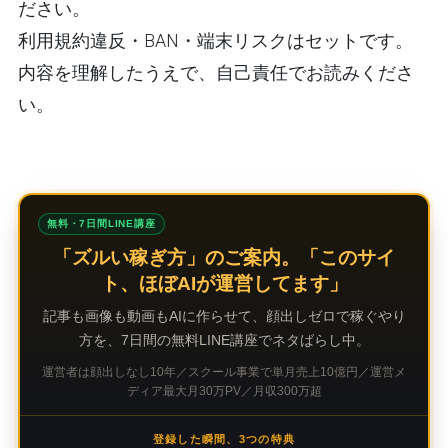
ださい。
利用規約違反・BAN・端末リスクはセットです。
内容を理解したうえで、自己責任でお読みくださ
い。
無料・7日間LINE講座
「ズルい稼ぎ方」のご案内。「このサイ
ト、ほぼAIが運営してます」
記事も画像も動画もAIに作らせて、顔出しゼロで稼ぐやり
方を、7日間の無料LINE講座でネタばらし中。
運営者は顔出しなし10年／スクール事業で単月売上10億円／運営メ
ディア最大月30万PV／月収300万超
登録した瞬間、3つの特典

...

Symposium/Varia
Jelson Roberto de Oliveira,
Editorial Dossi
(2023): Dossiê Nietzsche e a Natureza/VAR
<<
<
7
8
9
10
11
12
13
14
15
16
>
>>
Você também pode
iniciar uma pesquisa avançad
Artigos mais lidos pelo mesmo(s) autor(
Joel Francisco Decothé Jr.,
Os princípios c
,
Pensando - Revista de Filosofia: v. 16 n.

**What you are asked to do:** When you reach the line with "内容を理解したうえで、自己責任でお読みくださ" in the records above, start writing out lines exactly, and stop once the line with "登録した瞬間、3つの特典" has been written; include nothing else.

**Written solution:**
内容を理解したうえで、自己責任でお読みくださ
い。
無料・7日間LINE講座
「ズルい稼ぎ方」のご案内。「このサイ
ト、ほぼAIが運営してます」
記事も画像も動画もAIに作らせて、顔出しゼロで稼ぐやり
方を、7日間の無料LINE講座でネタばらし中。
運営者は顔出しなし10年／スクール事業で単月売上10億円／運営メ
ディア最大月30万PV／月収300万超
登録した瞬間、3つの特典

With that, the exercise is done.